Tokoh, Penokohan, Latar, Plot, dan Tema
1.
Dari segi tokoh, bacaan cerita anak-anak menampilkan tokoh yang jumlahnya tidak
terlalu banyak (tidak melebihi 6 pelaku). Ini dimaksudkan agar tidak
membingungkan anak dalam memahami alur cerita yang tergambarkan lewat rentetan
peristiwa yang ada. Penokohan atau karakterisasi tokoh dilakukan dengan tegas
dan langsung menggambarkan wataknya dengan dilengkapi oleh penggambaran fisik
dengan cara yang jelas. Karakterisasi juga bisa dilakukan melalui penggambaran
perilaku tokoh-tokoh yang tergambarkan dalam alur. Motivasi dan peran yang
diemban para tokoh digambarkan dengan tegas secara imajinatif.
2.
Latar cerita anak hendaknya menggambarkan tempat-tempat tertentu yang menarik
minat mereka, misalnya tempat persembunyian John Wayne (dalam “Batman”) atau
Clark (dalam “Superman”) saat mereka mengganti baju atau berubah menjadi tokoh
Batman dan Superman dalam cerita jenis fantasi. Dalam jenis cerita lain tempat
hendaknya disesuaikan kedekatannya dengan kehidupan anak misalnya, lingkungan
rumah, sekolah, tempat bermain, kebun binatang, dan lain-lain. Latar cerita
yang digunakan harus mampu mengaktualisasikan dan menghidupkan cerita.
3.
Dari segi alur atau plot, bacaan cerita anak-anak mengandung plot yang bersifat
linier dan berpusat pada satu cerita sehingga tidak membingungkan anak.
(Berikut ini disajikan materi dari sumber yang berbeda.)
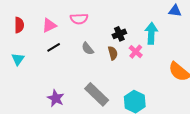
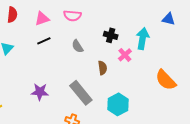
black cross: (119, 34) -> (111, 35), turned 32
brown semicircle: (113, 53) -> (103, 68), moved
purple star: (56, 98) -> (40, 92), turned -30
Rentetan peristiwanya dikisahkan dengan cara yang tidak kompleks dan menunjukkan
hubungan sebab akibat yang diungkap secara jelas dan digambarkan secara hidup
dan menarik.
4.Tema
bacaan cerita anak biasanya sesuai dengan minat mereka misalnya tentang
keluarga, berteman, cerita misteri, petualangan, fantasi, cerita yang luculucu,
tentang binatang, cerita kepahlawanan, dan sebagainya.
5.Point
of view dalam cerita anak-anak dipilih penutur dan disesuaikan dengan
karakteristik gambaran peristiwanya. Penutur tidak meng-aku-kan diri yang
berperan sebagai pelaku karena akan menimbulkan kesan aneh. Jadi hendaknya
penuturan langsung menggunakan penyebutan nama.